3. We had lunch and talked about the piece and it was exciting and the editor paid for lunch and it was fantastic.
4. I did the research for the piece in April, aiming at about 4000 words.
5. Heard back from the editor, we're really thinking more like 1000 words now.
6. I wrote a draft and hated it and didn't send it in. Next week i wrote a second draft, liked it better, sat on it for a few days. Then wrote a third draft, polished that, and sent it in.
7. A week or so later, editor says, Looks great! More soon.
8. A month goes by and I don't hear anything.
9. Monday night I get the piece back, with edits. They look good to me, and I think about them, spend part of Tuesday writing them, and sending them in.

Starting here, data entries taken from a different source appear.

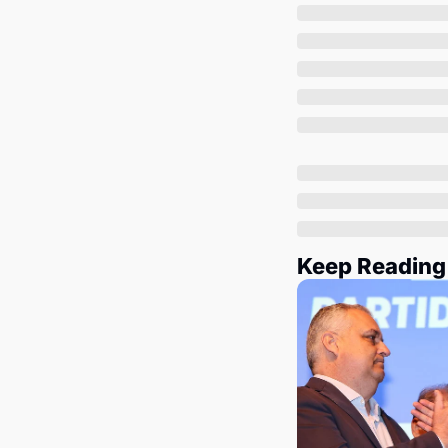
Keep Reading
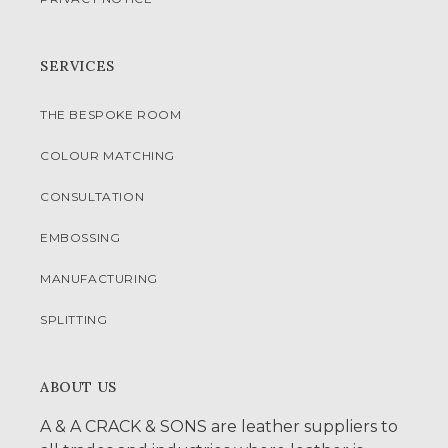
SERVICES
THE BESPOKE ROOM
COLOUR MATCHING
CONSULTATION
EMBOSSING
MANUFACTURING
SPLITTING
ABOUT US
A & A CRACK & SONS are leather suppliers to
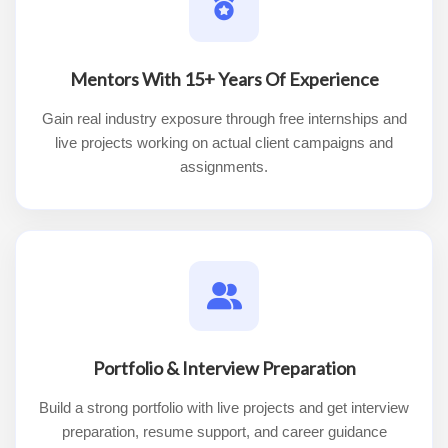
Mentors With 15+ Years Of Experience
Gain real industry exposure through free internships and
live projects working on actual client campaigns and
assignments.
Portfolio & Interview Preparation
Build a strong portfolio with live projects and get interview
preparation, resume support, and career guidance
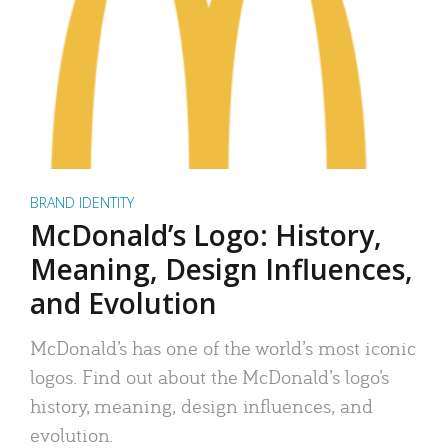
BRAND IDENTITY
McDonald’s Logo: History,
Meaning, Design Influences,
and Evolution
McDonald’s has one of the world’s most iconic
logos. Find out about the McDonald’s logo’s
history, meaning, design influences, and
evolution.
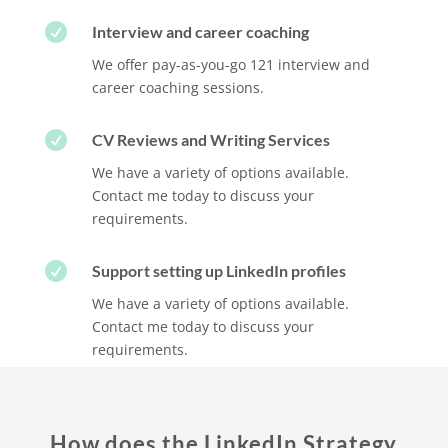

Interview and career coaching
We offer pay-as-you-go 121 interview and
career coaching sessions.

CV Reviews and Writing Services
We have a variety of options available.
Contact me today to discuss your
requirements.

Support setting up LinkedIn profiles
We have a variety of options available.
Contact me today to discuss your
requirements.
How does the LinkedIn Strategy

10. Last night Tuesday at 9:30 I get the piece back which has now been looked at by other editors, with pretty significant changes both to the lede and some of the content. I send an email that says these changes "leave me dispirited," but that I'll get on it in the morning.
11. I spend all night dreaming about revising the story.
12. I get up in the morning and send the editor some grumpy emails. She writes back, We'll make it work. PS, we're down to 900 words now.
13. Sit down with the newest draft and put a pared down version of my original lede back into place, and pretty much take most of the other changes, which in the morning don't seem nearly so objectionable to me.
14. I send the piece in by 10 AM Wednesday with the understanding that the "book" closes at noon.
15. Now standing by to see if this draft will stand. I am presuming there will be a few more edits. Hoping I can keep the opening I liked. But you never know.
Someone once said to me, "Editors: they never want it until they want it, but when they want it, they want it that second."
It's a funny way of making a living, isn't it? What was the old cliche about Vietnam? "Days and days of crushing boredom interrupted once in a while by minutes of sheer terror."
I am really proud of this piece and hope it lands okay.
This is not a complaint about editors who time and time again have saved me from myself. But the collaboration between editor and writer is like nothing else-- part love affair, part adversary, part business partner, part co-creator, part parent and child.
This whole post would have been a whole lot better if I'd let my editor work on it. But it probably would also have been a whole lot less recognizably me.